My buddy has a trailer with that set up. It works great. 


Sent from my SM-G930P using Mountain Buzz mobile app


----------



## Lebowski (Aug 19, 2015)

Man, that really tied the trailer together.

Sent from my SM-G900V using Mountain Buzz mobile app


----------



## Anchor (May 23, 2016)

He thinks the carpet pissers did this?

The PVC wrapped galvanized sounds solid. If you install this set up, would appreciate a follow up post on performance.
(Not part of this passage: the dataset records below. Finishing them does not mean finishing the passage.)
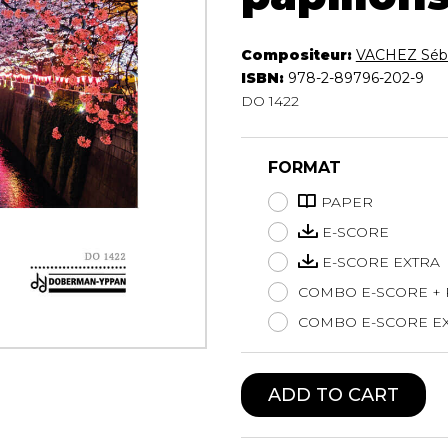
Lute
Mandolin
Compositeur:
VACHEZ Séba
Oboe
ISBN:
978-2-89796-202-9
Organ
DO 1422
Percussion
Piano
FORMAT
Saxophone
Trombone
PAPER
Trumpet
E-SCORE
Tuba
E-SCORE EXTRA
Ukulele
Violin
COMBO E-SCORE +
Voice
COMBO E-SCORE EX
ADD TO CART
I am considering a "custom" PVC set up myself.

Sorry about your rollers.


----------



## captishmael (Feb 8, 2008)

That's what I did several years ago, works well, it's easy to load the boat by myself. I used 3/4" black iron pipe with 1 1/2" PVC pipe over it as rollers. I'm thinking I will take it apart and use the biggest diameter PVC pipe that will fit. Maybe 3 or 4" PVC? It's just the difference of rolling over a sharper bend or a bigger, less sharp angle between the boat and the roller.


----------



## BEAVER BELIEVER (Mar 4, 2016)

Maybe weld the brackets to a cross beam on the back of your trailer? I have utillty trailer that i have 24" bunks on that rest on 2x2 square tubing. On the back of my trailer across my last 2x2 i welded my brackets straight to the cross beam. I have my rollers in there tight enough that you arent gonna b able to get them out unless u grind the weld off. I have two 36" rollers across the back of my trailer there kick ass. went with two smaller rollers because i thought the distance across the back with one roller would warp pulling a 14' RMR with a fishing frame up on to my trailer. Works pretty good for me. I can send you some pics if you wanna see how i did it boss. Sucks some asshole stole your rollers. Sorry to hear that


----------



## Randaddy (Jun 8, 2007)

Born and raised in Wyoming. Most of my life in Wyoming. Every time I've been stolen from it's been in Colorado. Was your trip in Wyoming?


----------



## mattman (Jan 30, 2015)

That sucks man . I use wheel barrow berrings, gate hardware, and a length of galvanized pipe for mine. A website called stupid guide tricks.com is where I got the plans, works great!


----------



## the_dude (May 31, 2006)

Anchor said:


> He thinks the carpet pissers did this?
> 
> The PVC wrapped galvanized sounds solid. If you install this set up, would appreciate a follow up post on performance. I am considering a "custom" PVC set up myself.
> 
> Sorry about your rollers.


shut the fuck up donnie.

yeah i think i'm going with this setup. i'll be sure to come back with an update.


----------